These replies to the counterexamples suggest that the differences between McGinn’s and Nozick’s versions of reliabilism are merely notational. The references to a broad range of propositions in McGinn are brought into Nozick by a “method or way of knowing.” Moreover, McGinn requires local reference to a specific known proposition, like the one that figures in the variation and adherence conditions, in order to cope with counterexamples similar to the ones he poses. So local-versus-global doesn’t frame helpfully the relationship between the two versions of reliabilism.
Suppose again that we are living in the universe of the benevolent deity. This time however a cataclysm actually occurs at noon on a certain day, and the deity implements his policy of intervening to paper it over, producing in us convincing but illusory experience as of material objects. Before noon and after noon there really are material objects, and correspondingly we have knowledge of a range of propositions about them. But at noon we lack such knowledge, and the corresponding proposition about our knowledge of them is false. So McGinn’s analysis of S knows that p must include not only reference to a range of propositions about which S can discriminate truth from falsehood, such as those about the world before and after noon, but also explicit provision that p belongs in that range (or not, as in the preceding revision of McGinn’s thought-experiment). Like Nozick’s analysis, it must have local features as well as global ones.

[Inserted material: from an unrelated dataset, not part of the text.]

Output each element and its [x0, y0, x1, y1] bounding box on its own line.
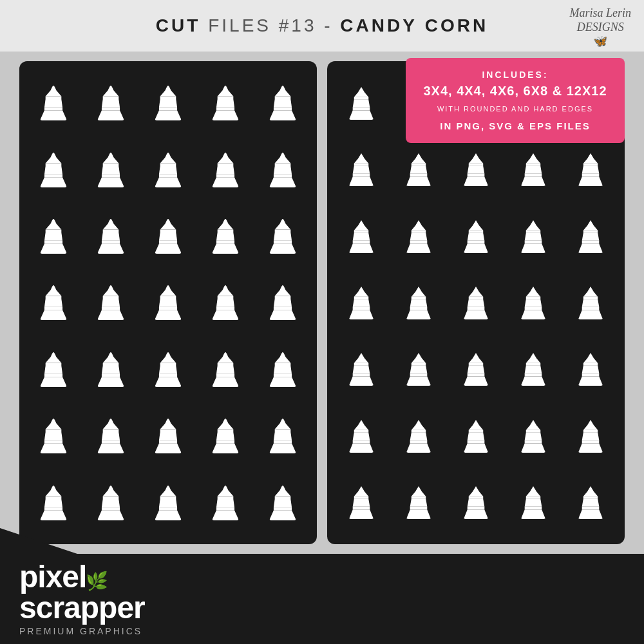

This can be brought out as well in the thought-experiment about the unexplored territory, where the traveller might figure out the widespread pretence and notice something about the genuine pain sufferer that sets him apart. His knowledge of this person’s pain is not tainted by the widespread pretence, as it is in the first version of the experiment. McGinn’s analysis of S knows that N is in pain must do the local work of determining whether S is tracking N’s being in pain, in addition to the global work of specifying whether S’s method of knowing is tainted by widespread pretence.

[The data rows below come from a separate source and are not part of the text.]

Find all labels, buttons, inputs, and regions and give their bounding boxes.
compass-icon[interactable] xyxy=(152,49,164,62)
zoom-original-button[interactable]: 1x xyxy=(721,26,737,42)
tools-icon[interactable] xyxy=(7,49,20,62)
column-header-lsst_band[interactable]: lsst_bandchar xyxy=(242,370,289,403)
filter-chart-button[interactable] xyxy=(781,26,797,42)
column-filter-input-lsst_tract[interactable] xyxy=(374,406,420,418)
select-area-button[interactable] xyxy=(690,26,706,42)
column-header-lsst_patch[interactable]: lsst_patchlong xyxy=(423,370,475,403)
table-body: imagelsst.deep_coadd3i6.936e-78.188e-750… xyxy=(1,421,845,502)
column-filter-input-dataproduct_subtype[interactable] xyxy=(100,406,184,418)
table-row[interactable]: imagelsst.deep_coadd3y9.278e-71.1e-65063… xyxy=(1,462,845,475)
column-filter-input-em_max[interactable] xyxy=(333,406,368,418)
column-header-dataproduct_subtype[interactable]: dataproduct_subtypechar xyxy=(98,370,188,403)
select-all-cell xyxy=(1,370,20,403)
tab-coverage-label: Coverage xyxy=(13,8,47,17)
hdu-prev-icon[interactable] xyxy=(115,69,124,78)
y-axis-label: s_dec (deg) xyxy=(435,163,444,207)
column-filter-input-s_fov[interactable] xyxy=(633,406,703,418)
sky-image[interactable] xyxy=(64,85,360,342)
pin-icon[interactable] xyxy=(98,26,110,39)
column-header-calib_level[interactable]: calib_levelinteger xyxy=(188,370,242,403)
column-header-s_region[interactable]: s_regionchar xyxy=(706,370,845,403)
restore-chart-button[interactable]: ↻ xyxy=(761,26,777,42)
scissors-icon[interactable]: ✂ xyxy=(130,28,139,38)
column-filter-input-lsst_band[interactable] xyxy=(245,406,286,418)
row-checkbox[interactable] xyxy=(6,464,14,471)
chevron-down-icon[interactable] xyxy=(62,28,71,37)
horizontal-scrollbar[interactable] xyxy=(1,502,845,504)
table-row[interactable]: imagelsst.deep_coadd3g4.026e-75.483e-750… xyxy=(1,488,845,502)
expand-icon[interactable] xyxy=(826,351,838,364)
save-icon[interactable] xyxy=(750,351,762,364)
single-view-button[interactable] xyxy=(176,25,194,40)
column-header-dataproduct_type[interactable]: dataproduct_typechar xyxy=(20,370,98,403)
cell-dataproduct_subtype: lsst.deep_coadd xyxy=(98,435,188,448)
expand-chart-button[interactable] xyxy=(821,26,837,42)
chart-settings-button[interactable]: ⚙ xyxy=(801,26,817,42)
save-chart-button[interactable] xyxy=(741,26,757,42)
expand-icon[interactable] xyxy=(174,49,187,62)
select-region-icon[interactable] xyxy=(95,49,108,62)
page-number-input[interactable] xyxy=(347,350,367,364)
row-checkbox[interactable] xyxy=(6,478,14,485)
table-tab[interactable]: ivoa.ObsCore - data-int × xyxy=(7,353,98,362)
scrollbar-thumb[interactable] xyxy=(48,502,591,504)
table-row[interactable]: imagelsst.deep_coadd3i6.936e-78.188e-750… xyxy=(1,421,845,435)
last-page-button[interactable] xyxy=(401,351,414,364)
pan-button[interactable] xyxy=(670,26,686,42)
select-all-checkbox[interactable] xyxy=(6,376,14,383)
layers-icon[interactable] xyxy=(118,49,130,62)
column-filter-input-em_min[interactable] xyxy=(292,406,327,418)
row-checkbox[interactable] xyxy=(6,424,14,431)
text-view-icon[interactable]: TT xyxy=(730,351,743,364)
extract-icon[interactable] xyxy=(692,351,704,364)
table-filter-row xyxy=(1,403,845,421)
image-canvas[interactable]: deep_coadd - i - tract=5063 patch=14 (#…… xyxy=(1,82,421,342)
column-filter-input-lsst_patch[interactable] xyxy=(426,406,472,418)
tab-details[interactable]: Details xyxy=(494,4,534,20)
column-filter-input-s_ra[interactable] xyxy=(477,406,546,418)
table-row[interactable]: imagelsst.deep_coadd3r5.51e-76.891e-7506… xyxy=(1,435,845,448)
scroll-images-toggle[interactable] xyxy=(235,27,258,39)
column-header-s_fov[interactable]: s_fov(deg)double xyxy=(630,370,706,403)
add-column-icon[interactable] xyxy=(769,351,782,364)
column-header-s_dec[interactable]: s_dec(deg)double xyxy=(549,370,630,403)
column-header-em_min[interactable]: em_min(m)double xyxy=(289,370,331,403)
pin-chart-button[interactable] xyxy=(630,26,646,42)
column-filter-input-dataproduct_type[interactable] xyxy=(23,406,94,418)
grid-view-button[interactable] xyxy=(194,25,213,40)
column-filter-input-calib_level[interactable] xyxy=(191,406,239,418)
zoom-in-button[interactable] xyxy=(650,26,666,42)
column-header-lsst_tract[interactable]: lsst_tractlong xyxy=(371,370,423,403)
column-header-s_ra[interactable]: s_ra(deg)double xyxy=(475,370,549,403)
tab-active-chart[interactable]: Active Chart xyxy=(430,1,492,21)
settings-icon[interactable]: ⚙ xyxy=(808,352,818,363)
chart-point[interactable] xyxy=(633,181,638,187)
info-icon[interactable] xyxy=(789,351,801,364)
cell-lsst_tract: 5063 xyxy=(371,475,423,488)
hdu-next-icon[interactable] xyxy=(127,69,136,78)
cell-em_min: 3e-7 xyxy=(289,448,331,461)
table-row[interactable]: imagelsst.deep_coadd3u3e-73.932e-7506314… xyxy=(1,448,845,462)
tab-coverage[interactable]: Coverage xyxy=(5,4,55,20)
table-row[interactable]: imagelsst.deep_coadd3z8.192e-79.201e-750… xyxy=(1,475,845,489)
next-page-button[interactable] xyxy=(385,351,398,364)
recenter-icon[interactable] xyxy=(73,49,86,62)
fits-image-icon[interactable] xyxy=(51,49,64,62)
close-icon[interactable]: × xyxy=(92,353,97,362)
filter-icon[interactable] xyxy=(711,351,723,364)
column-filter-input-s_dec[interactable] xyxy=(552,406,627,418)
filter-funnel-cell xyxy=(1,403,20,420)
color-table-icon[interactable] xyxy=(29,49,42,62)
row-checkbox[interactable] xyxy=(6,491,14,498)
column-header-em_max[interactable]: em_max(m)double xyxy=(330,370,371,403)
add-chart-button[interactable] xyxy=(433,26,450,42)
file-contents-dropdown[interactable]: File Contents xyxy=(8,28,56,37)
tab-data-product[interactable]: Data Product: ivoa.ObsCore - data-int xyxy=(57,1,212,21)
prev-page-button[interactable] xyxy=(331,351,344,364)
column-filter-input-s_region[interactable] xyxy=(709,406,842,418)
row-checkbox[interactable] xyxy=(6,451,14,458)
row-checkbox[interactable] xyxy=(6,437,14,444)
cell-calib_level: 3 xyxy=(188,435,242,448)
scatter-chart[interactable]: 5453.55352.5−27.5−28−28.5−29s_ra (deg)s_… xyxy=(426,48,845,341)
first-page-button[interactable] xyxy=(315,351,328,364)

McGinn would not want to rephrase his analysis in these terms, preferring brute appeal to discriminative capacities over the tracking theory’s appeal to subjunctives. He writes:
The point is that it is unsatisfactory to employ counterfactuals in a primitive way in one’s analysis of categorical propositions; they have dependent truth value. We can always legitimately ask what makes a given counterfactual true and expect to be presented with a suitable categorical fact. Now it seems to be that this general thesis imposes a constraint upon philosophical analyses, to the effect that we should be able to say what categorical propositions ground the counterfactuals we employ in the analysis....if non-circular categorical grounds can be produced it seems that the counterfactuals are in principle dispensable in the analysis; they serve merely as an eliminable intermediate or interim step to the real analysis, which is categorical in form....[W]e are entitled to press Nozick on the question what makes his tracking counterfactuals true: what categorical facts about the believer S and S’s relation to the world make it true that if it weren’t the case that p S would not believe that p and if it were S would? (McGinn 1999, p. 16)
He believes that a satisfactory analysis would reveal the categorical facts upon which subjunctive conditionals depend. This is not unreasonable, but on the other hand his own preference for capacities is questionable for the reasons given earlier, about vagueness and inseparability from subjunctives. Is there a deeper level of analysis?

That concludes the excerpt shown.